En efecto, hablar de quienes se aprecia, quiere y respeta es hablar de los íntimos, de quienes te acompañan en tu transitar y van por un camino en búsqueda de un fin a lo menos parecido. Es decir, es hablar de hermandad y de fraternidad.
La hermandad es esencialmente lo que he vivido en este apreciado espacio donde semanalmente nos juntamos. Aquí se vive la fraternidad, la cual fue la razón principal que me motivó a reingresar a la orden luego de 29 años de sueño. No me equivoqué cuando acepté ingresar de nuevo a esta Logia.
La fraternidad, respeto, empatía y humildad de los hermanos son las principales características que aprecio de sobremanera y valoro en este espacio.
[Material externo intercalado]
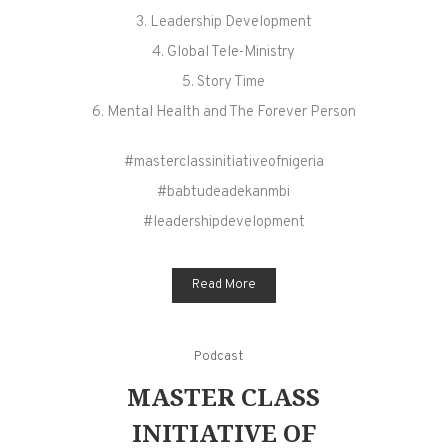
3. Leadership Development
4. Global Tele-Ministry
5. Story Time
6. Mental Health and The Forever Person
#masterclassinitiativeofnigeria
#babtudeadekanmbi
#leadershipdevelopment
Read More
Podcast
MASTER CLASS
INITIATIVE OF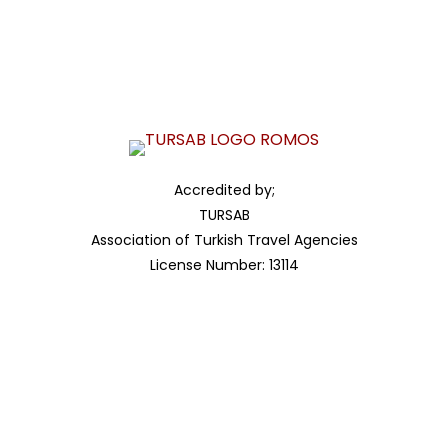
Ministry OF COMMERCE
Registration Number
7351623266
Accredited by;
TURSAB
Association of Turkish Travel Agencies
License Number: 13114
Accredited by;
ITO
Istanbul Chamber of Commerce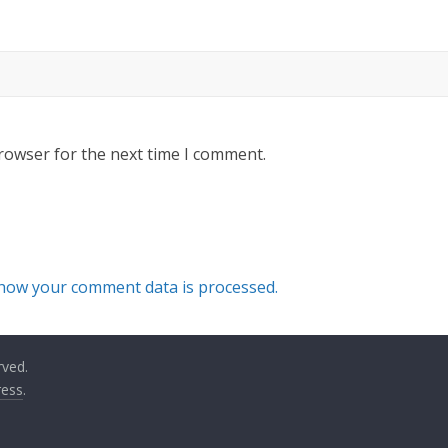
rowser for the next time I comment.
how your comment data is processed.
rved.
ess
.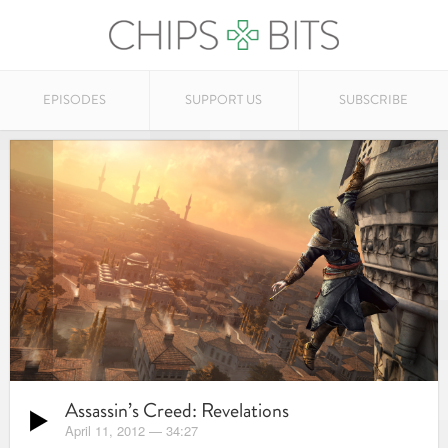
EPISODES
SUPPORT US
SUBSCRIBE
Assassin’s Creed: Revelations
April 11, 2012
—
34:27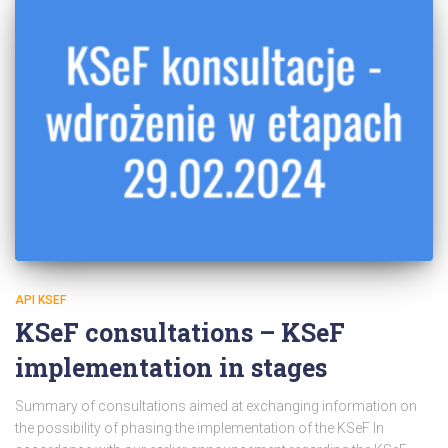
API KSEF
KSeF consultations – KSeF
implementation in stages
Summary of consultations aimed at exchanging information on
the possibility of phasing the implementation of the KSeF In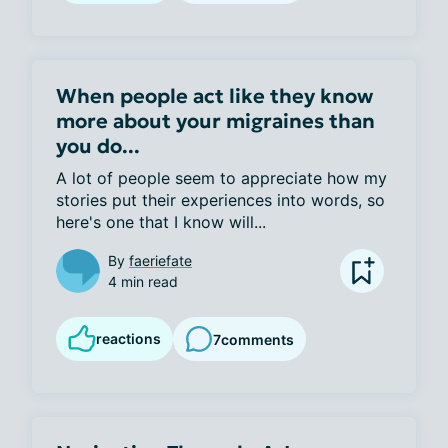
When people act like they know
more about your migraines than
you do...
A lot of people seem to appreciate how my 
stories put their experiences into words, so 
here's one that I know will...
By
faeriefate
4 min read
reactions
7
comments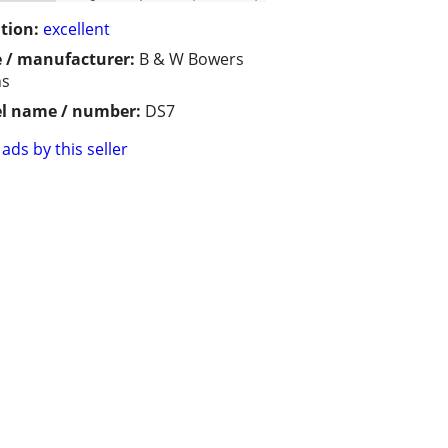
tion:
excellent
 / manufacturer:
B & W Bowers
ns
l name / number:
DS7
ads by this seller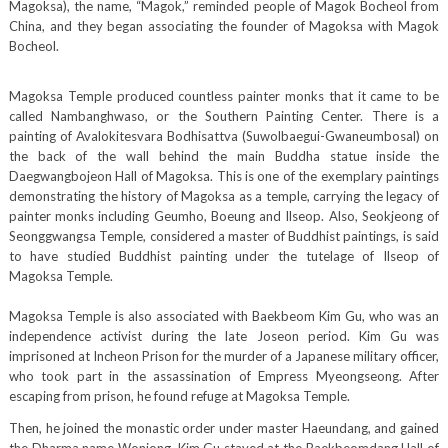
Magoksa), the name, “Magok,” reminded people of Magok Bocheol from
China, and they began associating the founder of Magoksa with Magok
Bocheol.
Magoksa Temple produced countless painter monks that it came to be
called Nambanghwaso, or the Southern Painting Center. There is a
painting of Avalokitesvara Bodhisattva (Suwolbaegui-Gwaneumbosal) on
the back of the wall behind the main Buddha statue inside the
Daegwangbojeon Hall of Magoksa. This is one of the exemplary paintings
demonstrating the history of Magoksa as a temple, carrying the legacy of
painter monks including Geumho, Boeung and Ilseop. Also, Seokjeong of
Seonggwangsa Temple, considered a master of Buddhist paintings, is said
to have studied Buddhist painting under the tutelage of Ilseop of
Magoksa Temple.
Magoksa Temple is also associated with Baekbeom Kim Gu, who was an
independence activist during the late Joseon period. Kim Gu was
imprisoned at Incheon Prison for the murder of a Japanese military officer,
who took part in the assassination of Empress Myeongseong. After
escaping from prison, he found refuge at Magoksa Temple.
Then, he joined the monastic order under master Haeundang, and gained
Aspectos que me permiten asistir y sentirme “como en casa”. Estos valores que aquí he visto que se practican, son en mi modesta opinión, el soporte para permanecer, especialmente para quienes recién se integran.
Nelson Aguilera Asenjo
Valparaíso Cerro Arriba Hace veinte años fuimos testigos privilegiados de la gestación de un sueño masónico que nos desafiaba a abandonar nuestra zona de confort y a encarar como Valle un estilo de trabajo iniciático más horizontal, donde los espacios Logiales se...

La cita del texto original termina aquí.